When menstruation arrives (about 4-5 days), it’s important to rest and focus on stretching and yoga exercises to alleviate any discomfort. After the peak of menstruation, upper body training can be introduced, but high-intensity core training should be avoided to prevent additional stimulation of the swollen lower abdomen. For example, a personal yoga training schedule during menstruation could include a high or medium intensity class, with a focus on avoiding core training. On the third or fourth day after the period ends, non-cardio plyometrics can be added to warm up for intense workouts.

After the menstrual period, we entered the hypertrophy period (about 10 days): training from the lower extremities, high-intensity training schedule

The following 10-day hypertrophy period is the best time to focus on lower body training, as the body has been resting for a week. Using large weights and low sets can effectively stimulate muscles. It’s important to start resuming the normal training schedule until the next menstrual cycle arrives. Additionally, some people may increase their aerobic training frequency during the luteal phase to reduce edema.

It’s crucial to listen to your body and adjust your training program according to your physical condition. Don’t blame yourself for taking a few days off – rest is essential for progress and recovery.

Dietary advice during the menstrual period

When it comes to diet, we can adjust our eating habits according to our menstrual cycle.

Week of menstruation and the first week after

During this period, due to lower levels of luteinizing hormone, our appetite is usually affected. Therefore, we should maintain a strict diet control during this time, which can help us adapt more quickly both physiologically and psychologically. This is a good time to focus on losing fat. However, it’s important to note that during menstruation, our body fat and body weight may be slightly higher, so it’s not recommended to measure body fat during this time.

Week before the period

During the luteal phase, our body is more likely to feel hungry, especially for sweets and junk food. Therefore, it may be a bit difficult to lower calorie intake during this time. However, this is not a reason to abandon your diet. If you’re starting a new diet, it’s recommended to avoid starting the week before your period.

So how can I avoid eating indiscriminately during the luteal phase to blow up the calories?

To avoid overeating during the luteal phase, my recommendation is to increase your total caloric intake with foods that have nutritional value, such as good quality protein and low-calorie foods that provide a sense of satiety.

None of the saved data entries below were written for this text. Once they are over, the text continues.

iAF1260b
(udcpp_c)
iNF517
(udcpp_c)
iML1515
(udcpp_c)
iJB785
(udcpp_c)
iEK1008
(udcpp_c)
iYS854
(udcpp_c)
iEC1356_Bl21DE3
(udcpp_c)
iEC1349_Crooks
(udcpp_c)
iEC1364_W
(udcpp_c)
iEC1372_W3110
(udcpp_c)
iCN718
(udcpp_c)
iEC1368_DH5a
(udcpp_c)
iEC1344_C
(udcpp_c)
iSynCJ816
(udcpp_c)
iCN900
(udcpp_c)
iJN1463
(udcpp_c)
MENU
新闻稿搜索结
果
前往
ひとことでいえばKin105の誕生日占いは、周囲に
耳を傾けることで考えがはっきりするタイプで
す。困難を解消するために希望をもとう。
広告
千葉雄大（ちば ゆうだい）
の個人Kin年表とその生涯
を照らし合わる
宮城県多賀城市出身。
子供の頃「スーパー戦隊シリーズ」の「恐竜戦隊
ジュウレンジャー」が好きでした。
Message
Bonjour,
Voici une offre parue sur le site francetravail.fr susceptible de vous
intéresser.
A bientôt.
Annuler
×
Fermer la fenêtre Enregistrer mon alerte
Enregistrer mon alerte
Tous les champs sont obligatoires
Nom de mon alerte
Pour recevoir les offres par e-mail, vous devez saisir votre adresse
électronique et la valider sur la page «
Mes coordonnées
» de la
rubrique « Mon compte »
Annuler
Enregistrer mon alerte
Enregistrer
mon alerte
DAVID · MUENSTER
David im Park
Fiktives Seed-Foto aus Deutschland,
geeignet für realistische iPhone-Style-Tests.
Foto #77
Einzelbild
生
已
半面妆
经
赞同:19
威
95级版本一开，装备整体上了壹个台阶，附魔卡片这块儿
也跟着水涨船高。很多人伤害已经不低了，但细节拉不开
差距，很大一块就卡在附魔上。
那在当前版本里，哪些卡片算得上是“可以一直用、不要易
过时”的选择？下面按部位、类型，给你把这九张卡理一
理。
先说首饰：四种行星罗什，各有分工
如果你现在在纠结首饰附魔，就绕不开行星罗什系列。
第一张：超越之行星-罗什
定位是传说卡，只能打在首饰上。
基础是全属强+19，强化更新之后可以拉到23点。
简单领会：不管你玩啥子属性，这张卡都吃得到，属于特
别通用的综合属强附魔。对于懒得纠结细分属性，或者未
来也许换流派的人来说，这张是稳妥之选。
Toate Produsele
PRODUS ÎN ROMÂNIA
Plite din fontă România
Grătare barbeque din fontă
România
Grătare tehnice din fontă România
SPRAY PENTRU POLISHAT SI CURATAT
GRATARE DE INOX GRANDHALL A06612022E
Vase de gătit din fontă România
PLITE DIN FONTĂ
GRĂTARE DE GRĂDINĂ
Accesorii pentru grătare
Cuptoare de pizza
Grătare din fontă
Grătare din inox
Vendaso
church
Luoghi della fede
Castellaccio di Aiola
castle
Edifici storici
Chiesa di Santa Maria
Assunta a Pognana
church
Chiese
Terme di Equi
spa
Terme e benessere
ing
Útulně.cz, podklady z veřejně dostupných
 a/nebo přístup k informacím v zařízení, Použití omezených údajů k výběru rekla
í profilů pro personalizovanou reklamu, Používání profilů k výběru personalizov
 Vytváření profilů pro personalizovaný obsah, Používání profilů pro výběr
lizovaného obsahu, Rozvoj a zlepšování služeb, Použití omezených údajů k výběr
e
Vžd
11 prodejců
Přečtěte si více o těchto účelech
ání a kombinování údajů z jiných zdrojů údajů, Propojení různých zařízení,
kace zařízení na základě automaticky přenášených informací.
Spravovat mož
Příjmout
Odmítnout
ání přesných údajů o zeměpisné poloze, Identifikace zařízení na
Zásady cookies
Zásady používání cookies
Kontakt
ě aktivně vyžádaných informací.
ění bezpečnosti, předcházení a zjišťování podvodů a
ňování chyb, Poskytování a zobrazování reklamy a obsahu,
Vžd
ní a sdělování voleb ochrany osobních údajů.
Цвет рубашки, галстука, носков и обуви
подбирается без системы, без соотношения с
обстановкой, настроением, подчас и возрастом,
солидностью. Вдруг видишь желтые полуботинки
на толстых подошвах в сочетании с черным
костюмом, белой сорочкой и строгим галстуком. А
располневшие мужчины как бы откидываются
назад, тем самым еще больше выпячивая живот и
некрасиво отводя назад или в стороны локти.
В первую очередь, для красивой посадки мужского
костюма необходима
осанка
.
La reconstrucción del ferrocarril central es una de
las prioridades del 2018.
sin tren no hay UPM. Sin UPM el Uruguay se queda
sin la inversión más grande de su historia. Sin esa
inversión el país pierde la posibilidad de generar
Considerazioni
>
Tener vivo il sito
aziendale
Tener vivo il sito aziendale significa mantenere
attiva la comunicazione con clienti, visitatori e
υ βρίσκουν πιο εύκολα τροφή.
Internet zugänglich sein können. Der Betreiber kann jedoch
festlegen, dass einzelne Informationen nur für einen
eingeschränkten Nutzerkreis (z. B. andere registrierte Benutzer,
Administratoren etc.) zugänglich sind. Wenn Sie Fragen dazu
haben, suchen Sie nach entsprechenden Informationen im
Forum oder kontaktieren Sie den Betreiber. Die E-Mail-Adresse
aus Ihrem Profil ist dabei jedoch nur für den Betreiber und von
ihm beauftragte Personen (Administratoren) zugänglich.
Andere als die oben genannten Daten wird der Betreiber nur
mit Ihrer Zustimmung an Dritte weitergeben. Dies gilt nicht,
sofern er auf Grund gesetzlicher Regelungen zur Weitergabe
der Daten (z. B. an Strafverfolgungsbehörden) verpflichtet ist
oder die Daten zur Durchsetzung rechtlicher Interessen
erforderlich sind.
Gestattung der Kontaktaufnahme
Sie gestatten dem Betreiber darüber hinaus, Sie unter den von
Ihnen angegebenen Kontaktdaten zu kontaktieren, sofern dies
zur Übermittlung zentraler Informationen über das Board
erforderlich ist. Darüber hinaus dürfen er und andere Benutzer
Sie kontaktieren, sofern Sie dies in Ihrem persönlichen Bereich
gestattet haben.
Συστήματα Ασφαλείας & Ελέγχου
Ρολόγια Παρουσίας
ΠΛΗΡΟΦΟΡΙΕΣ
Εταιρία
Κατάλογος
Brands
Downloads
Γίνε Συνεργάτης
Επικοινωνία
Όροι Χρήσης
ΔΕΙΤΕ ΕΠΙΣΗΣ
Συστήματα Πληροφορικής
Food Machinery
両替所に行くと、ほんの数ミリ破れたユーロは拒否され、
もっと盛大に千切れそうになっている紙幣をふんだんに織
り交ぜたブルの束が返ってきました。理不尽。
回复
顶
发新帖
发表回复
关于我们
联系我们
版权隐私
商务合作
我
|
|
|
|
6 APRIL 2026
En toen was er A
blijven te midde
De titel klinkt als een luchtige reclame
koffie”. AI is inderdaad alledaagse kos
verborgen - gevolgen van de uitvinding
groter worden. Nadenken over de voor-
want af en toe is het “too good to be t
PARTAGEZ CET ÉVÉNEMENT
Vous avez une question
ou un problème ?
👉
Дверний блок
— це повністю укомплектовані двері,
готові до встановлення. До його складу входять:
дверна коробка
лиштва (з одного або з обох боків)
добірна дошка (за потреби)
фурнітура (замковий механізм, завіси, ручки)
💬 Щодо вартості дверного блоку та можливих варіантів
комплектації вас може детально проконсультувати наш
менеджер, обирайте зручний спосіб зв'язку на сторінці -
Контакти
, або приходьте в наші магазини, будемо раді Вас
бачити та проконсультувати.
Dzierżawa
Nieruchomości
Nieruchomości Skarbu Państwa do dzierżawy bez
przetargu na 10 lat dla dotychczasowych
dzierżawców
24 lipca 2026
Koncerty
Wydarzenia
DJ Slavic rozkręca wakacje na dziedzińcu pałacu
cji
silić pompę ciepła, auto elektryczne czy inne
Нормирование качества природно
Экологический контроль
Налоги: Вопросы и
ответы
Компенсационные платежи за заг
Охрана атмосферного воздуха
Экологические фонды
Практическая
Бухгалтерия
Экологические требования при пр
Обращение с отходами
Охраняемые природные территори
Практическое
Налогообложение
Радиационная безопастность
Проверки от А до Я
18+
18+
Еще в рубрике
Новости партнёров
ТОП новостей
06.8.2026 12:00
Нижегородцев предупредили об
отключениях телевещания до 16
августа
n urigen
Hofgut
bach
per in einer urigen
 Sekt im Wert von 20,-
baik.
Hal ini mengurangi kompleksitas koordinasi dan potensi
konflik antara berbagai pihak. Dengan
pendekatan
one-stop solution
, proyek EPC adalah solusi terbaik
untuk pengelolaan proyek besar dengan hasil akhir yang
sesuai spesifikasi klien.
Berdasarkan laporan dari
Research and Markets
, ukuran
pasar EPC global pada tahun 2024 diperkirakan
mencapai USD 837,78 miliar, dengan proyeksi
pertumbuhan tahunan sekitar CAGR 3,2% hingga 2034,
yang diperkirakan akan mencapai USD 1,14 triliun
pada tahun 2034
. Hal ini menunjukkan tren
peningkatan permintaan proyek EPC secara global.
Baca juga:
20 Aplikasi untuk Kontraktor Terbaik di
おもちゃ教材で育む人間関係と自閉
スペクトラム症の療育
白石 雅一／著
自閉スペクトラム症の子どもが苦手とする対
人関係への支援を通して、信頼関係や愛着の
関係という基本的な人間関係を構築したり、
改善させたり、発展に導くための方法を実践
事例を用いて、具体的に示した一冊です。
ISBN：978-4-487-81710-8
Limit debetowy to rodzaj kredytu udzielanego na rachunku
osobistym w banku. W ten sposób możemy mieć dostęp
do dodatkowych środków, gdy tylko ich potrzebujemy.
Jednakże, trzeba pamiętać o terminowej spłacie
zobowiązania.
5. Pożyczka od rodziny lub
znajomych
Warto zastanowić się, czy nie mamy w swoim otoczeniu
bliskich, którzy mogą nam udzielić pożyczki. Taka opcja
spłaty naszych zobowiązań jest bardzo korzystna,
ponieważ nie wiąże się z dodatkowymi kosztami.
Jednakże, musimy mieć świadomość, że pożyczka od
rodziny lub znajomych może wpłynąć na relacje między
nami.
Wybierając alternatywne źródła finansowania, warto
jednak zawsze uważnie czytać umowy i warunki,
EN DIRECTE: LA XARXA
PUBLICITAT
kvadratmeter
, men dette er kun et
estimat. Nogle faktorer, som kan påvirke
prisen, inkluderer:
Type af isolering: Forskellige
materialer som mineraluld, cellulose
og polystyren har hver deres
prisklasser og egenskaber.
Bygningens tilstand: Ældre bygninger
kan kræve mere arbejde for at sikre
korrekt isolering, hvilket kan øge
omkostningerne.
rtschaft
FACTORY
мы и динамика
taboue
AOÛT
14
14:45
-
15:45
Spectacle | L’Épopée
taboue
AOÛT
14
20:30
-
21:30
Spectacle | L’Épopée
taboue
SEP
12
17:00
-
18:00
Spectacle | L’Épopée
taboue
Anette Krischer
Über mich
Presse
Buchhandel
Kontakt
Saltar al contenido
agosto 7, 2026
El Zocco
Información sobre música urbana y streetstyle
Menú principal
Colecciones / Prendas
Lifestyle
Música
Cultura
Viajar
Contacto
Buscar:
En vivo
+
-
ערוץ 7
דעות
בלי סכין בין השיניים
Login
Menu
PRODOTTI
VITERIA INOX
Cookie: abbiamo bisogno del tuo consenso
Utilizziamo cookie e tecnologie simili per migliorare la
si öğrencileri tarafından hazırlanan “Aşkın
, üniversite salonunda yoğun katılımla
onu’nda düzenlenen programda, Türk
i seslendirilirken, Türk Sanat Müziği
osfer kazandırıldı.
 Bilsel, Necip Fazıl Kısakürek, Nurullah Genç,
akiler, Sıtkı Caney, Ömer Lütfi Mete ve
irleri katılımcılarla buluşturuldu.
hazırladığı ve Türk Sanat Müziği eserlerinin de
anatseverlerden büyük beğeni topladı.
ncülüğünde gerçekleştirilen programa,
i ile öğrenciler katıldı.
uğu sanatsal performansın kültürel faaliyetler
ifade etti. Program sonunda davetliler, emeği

During the week of your period and the week after, you should maintain a stricter diet, but it’s okay to slightly increase your caloric intake during the last two weeks of your cycle. Instead of being overly focused on daily calorie intake, it can be helpful to view your intake on a weekly or monthly basis.

To match your menstrual period, here’s a reference number of protein intake:

  • The week of your period and the first week after your period: aim for a daily protein intake of at least 100 grams for every 50 kg of body weight x 2. For example, if your body weight is 50 kg, aim for 100 grams of protein daily.
  • The week before your period: you can take at least BW(kg) x 2.3~2.7 to increase your feeling of fullness. For example, for a body weight of 50 kg, aim for 115-135 grams of protein daily.

Remember to pay attention to how your body feels and adjust your diet and training program accordingly.